Post

Tactical Debt Silently Destroys Engineering Velocity

Tactical Debt Silently Destroys Engineering Velocity

Picture the cartoon: an engineer chained to a giant boulder labeled TACTICAL DEBT.

The boulder is not made of bad code. It is made of unclear ownership, manual work, status meetings, hero dependencies, reactive fire drills, poor handoffs, information silos, excess approvals, and tribal knowledge.

That image works because every senior engineer has felt it. You can be good at your job. Your team can be smart. The codebase can even be reasonably clean. And somehow the smallest change still takes three weeks to reach production.

This is the part of engineering productivity we keep underestimating.

AI can help you write code faster. Better tests can help you change code with more confidence. Cleaner architecture can reduce local complexity. But tactical debt absorbs those gains before they become delivery speed.

AI writes the patch in ten minutes. Tactical debt makes sure the patch waits two days for ownership clarification, one day for approval, another day for the one person who understands the deployment path, then gets delayed because production is on fire again.

Congratulations. You optimized the typing, not the system.

Tactical debt is not technical debt

Technical debt is about the shape of the code: messy abstractions, weak tests, duplicated logic, risky coupling, bad boundaries, poor naming, fragile dependencies.

Tactical debt is about the shape of the work: how decisions move, how ownership is understood, how knowledge spreads, how incidents interrupt plans, how changes travel from idea to production.

They are related, but they are not the same thing.

A service can have clean code and terrible tactical debt. The tests pass, the architecture is reasonable, the domain model is fine, and still nobody knows who owns it. Deployments still require a manual checklist. The release still needs three approvals from people who do not understand the change. The incident process still depends on one engineer reading logs from memory.

The opposite also happens. A codebase can be ugly but tactically healthy. Ownership is clear. Deployments are automated. Incidents have runbooks. The team communicates asynchronously. Decisions are recorded. In that environment, ugly code is at least visible and movable. You can gradually repair it because the operating system around the team allows repair.

Technical debt slows the code down. Tactical debt slows the organization down.

And when they compound, velocity collapses.

Unclear ownership turns small questions into investigations

The most expensive sentence in a software company is often:

Who owns this service?

It sounds harmless. It is not.

A team wants to change an API. The repository exists. The service is running. There are dashboards. Someone must own it, right?

Then the archaeology begins. The original team was reorganized. The current team uses the service but does not own it. The platform team owns the deployment pipeline but not the business logic. The person who wrote most of it moved to another domain. The Slack channel is still active, but mostly for alerts nobody wants.

Two days later, the team has not changed a line of code. They have only discovered the social topology of an abandoned system.

That is tactical debt.

Clear ownership is not bureaucracy. It is routing. Without it, every change starts with detective work.

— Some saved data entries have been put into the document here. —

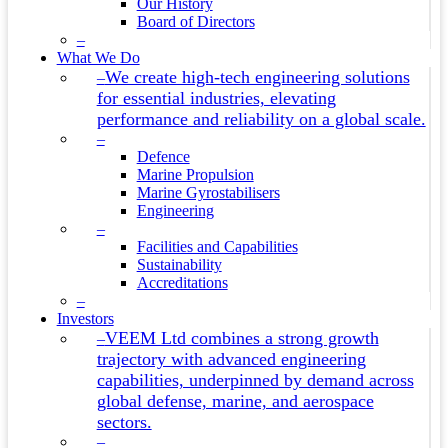
Our History
Board of Directors
–
What We Do
We create high-tech engineering solutions
–
for essential industries, elevating
performance and reliability on a global scale.
–
Defence
Marine Propulsion
Marine Gyrostabilisers
Engineering
–
Facilities and Capabilities
Sustainability
Accreditations
–
Investors
VEEM Ltd combines a strong growth
–
trajectory with advanced engineering
capabilities, underpinned by demand across
global defense, marine, and aerospace
sectors.
–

Manual work makes velocity depend on human stamina

Manual work is tactical debt because it converts repeatable operations into rituals.

A deployment requires someone to follow a checklist. A database migration requires copying commands from a document. A customer fix requires an engineer to run a script locally. A release requires checking five dashboards by hand. An incident requires remembering which flag to toggle.

This may look fine when the system is small. It may even look efficient. Why automate something that happens once a week?

Because manual work compounds quietly. The team starts scheduling around humans instead of around systems. Deployments happen only when the right person is awake. Releases get delayed because someone is on holiday. Engineers become nervous because every operational step is an opportunity to make a boring but expensive mistake.

Manual work also destroys AI productivity gains. An agent can generate code, tests, migrations, and documentation. It cannot make a midnight checklist less fragile unless the organization decides that repeatable work deserves automation.

If production still depends on humans clicking carefully, the team does not have velocity. It has patience.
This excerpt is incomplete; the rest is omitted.